------ TASK INPUT ------

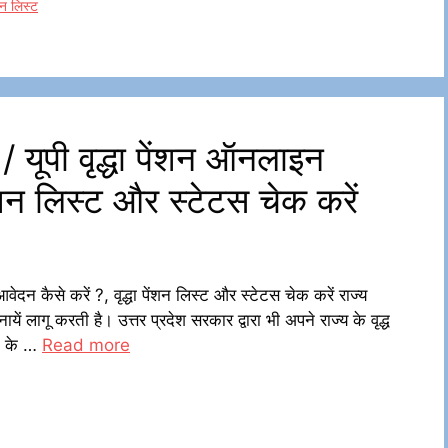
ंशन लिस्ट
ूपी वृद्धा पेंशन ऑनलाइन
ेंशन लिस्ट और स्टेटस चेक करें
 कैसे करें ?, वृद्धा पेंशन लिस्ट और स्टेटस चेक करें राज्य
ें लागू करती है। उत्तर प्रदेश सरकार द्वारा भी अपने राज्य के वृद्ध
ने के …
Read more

------
------ TASK INPUT ------

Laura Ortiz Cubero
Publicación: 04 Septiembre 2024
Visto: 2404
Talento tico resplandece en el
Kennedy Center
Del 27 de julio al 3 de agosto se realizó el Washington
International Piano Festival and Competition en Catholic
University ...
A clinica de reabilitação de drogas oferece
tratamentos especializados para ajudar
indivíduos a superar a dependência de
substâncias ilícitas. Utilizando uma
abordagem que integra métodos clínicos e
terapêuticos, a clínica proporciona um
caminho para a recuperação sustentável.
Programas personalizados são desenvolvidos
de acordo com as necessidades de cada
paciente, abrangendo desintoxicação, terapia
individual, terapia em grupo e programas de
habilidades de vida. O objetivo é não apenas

------

REQUIREMENT => Copy out each line of the data above, exactly, if it lies between the line holding "A clinica de reabilitação de drogas oferece" and the line holding "habilidades de vida. O objetivo é não apenas", inclusive; copy no other line.

REPLY =>
A clinica de reabilitação de drogas oferece
tratamentos especializados para ajudar
indivíduos a superar a dependência de
substâncias ilícitas. Utilizando uma
abordagem que integra métodos clínicos e
terapêuticos, a clínica proporciona um
caminho para a recuperação sustentável.
Programas personalizados são desenvolvidos
de acordo com as necessidades de cada
paciente, abrangendo desintoxicação, terapia
individual, terapia em grupo e programas de
habilidades de vida. O objetivo é não apenas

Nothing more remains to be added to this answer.